GETTING BIZZY: The Financial Times is beefing up its advertising with a new tool that helps advertisers reach audiences across print, online and the Financial Times’ app. The tool has already yielded some interesting results: It “showed less audience crossover on FT platforms than expected. While print and digital audiences overlap, there’s an audience distinction across time and day,” Digiday reported.
40 BETTER HOURS:
- When it comes to tab management, I’m still as enamored with Toby as I was last week. But it’s not so great for those who don’t use Chrome. Start.Me might be a good alternative. Besides bookmark organization, Start.Me includes RSS functionality, widgets that can show things like weather and analytics and online keyword alerts. (h/t Melissa Runnels)
- Want your Facebook to show more news and fewer vacation pics? Or maybe less politics and more of friends’ babies? PopSci explains how to train your newsfeed. From earlier this year but still relevant.

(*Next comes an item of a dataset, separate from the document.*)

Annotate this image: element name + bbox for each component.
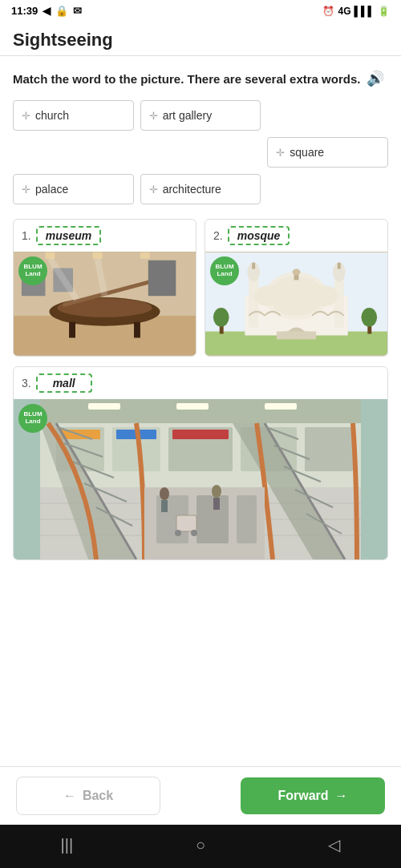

- Or maybe you’re wistful for the days before Facebook, when Myspace ruled the world (or at least your Top 8). In that case, The New York Times has advice on how to go back to a flip phone.
AUDIO STAR: To launch a successful podcast, especially without a team, you need the skills of an on-air talent, a producer, a technician and a marketer. It’s a lot to master. When I’ve worked on podcasts in the past, I got up to speed with YouTube tutorials, online courses, advice from friends and by just freaking winging it. But none of that was as fun as this Podcasting from Scratch zine from the wonderful Alex Laughlin.